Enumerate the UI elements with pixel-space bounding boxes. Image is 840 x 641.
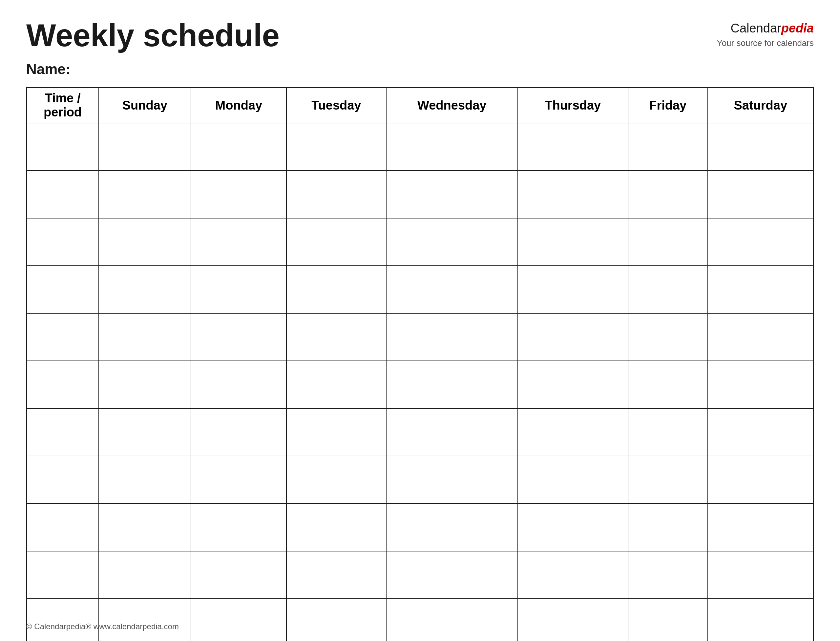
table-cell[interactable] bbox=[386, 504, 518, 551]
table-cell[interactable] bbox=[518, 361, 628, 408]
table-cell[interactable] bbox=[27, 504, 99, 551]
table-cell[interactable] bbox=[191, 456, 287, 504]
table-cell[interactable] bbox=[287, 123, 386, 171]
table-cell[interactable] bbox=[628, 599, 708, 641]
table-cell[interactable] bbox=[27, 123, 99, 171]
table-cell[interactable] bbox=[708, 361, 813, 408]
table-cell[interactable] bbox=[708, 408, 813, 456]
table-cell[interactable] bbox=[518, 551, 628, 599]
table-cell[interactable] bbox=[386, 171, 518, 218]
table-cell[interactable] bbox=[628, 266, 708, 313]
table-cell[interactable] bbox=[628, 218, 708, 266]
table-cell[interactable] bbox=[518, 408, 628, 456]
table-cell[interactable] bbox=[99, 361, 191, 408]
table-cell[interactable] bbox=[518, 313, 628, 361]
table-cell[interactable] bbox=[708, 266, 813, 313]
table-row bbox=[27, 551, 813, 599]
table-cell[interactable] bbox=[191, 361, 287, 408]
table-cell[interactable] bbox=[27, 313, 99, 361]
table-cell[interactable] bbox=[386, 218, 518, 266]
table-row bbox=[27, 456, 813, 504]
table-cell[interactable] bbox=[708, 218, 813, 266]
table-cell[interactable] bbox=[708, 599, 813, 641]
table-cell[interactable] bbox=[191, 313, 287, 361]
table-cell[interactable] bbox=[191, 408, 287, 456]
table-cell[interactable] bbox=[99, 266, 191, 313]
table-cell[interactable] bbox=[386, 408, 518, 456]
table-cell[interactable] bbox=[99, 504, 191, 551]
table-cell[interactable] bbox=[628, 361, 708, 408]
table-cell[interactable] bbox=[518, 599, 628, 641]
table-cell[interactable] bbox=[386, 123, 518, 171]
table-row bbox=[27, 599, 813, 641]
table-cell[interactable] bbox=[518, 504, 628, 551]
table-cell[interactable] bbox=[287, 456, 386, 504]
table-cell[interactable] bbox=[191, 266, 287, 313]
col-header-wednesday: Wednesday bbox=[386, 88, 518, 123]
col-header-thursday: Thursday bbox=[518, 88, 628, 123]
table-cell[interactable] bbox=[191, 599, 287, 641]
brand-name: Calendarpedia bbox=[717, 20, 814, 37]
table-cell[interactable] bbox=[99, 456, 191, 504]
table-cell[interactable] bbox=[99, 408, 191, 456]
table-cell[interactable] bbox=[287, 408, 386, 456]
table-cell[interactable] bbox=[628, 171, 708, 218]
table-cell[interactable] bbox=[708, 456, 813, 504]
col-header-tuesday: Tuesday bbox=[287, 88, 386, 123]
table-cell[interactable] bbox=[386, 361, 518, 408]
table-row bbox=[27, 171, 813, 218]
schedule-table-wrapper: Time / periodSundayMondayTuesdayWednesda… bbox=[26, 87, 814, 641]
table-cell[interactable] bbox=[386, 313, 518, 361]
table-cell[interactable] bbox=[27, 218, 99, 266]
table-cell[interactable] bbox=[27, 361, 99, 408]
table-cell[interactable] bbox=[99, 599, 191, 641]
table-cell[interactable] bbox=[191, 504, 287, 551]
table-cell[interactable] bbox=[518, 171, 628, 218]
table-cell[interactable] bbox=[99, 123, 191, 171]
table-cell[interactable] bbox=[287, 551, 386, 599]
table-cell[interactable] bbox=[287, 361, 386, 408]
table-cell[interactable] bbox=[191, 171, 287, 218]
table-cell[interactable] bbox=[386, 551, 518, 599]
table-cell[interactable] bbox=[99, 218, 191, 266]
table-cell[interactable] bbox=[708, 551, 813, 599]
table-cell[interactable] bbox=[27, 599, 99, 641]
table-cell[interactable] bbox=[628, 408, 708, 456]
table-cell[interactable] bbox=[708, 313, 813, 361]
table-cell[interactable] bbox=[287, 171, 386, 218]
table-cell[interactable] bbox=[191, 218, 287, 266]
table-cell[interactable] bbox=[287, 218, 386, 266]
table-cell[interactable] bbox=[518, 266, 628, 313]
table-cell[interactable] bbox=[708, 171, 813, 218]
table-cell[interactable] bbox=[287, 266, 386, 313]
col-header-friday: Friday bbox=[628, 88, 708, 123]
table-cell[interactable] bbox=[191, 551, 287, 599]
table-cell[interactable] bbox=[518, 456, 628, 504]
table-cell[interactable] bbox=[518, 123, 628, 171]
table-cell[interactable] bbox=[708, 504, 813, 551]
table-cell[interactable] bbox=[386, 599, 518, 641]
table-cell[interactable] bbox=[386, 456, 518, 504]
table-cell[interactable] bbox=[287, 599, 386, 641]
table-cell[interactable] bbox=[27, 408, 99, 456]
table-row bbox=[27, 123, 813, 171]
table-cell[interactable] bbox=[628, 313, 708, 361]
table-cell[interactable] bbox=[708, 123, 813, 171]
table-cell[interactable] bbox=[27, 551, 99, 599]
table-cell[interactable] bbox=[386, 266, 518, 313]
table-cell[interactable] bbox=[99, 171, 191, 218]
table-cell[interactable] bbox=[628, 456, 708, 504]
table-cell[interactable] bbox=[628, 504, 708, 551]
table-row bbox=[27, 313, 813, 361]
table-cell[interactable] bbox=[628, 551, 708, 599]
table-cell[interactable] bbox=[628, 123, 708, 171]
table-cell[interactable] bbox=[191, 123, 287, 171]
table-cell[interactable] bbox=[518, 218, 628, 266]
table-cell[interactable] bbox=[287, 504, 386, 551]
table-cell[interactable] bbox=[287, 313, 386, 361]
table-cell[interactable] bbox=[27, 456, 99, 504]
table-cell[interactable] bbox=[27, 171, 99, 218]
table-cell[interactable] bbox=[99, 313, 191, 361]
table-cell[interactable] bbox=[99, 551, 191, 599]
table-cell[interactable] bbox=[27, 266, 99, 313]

----------

■ Assigned task
Pull out every line of the entries that includes the word "header".

■ Response area
col-header-wednesday: Wednesday bbox=[386, 88, 518, 123]
col-header-thursday: Thursday bbox=[518, 88, 628, 123]
col-header-tuesday: Tuesday bbox=[287, 88, 386, 123]
col-header-friday: Friday bbox=[628, 88, 708, 123]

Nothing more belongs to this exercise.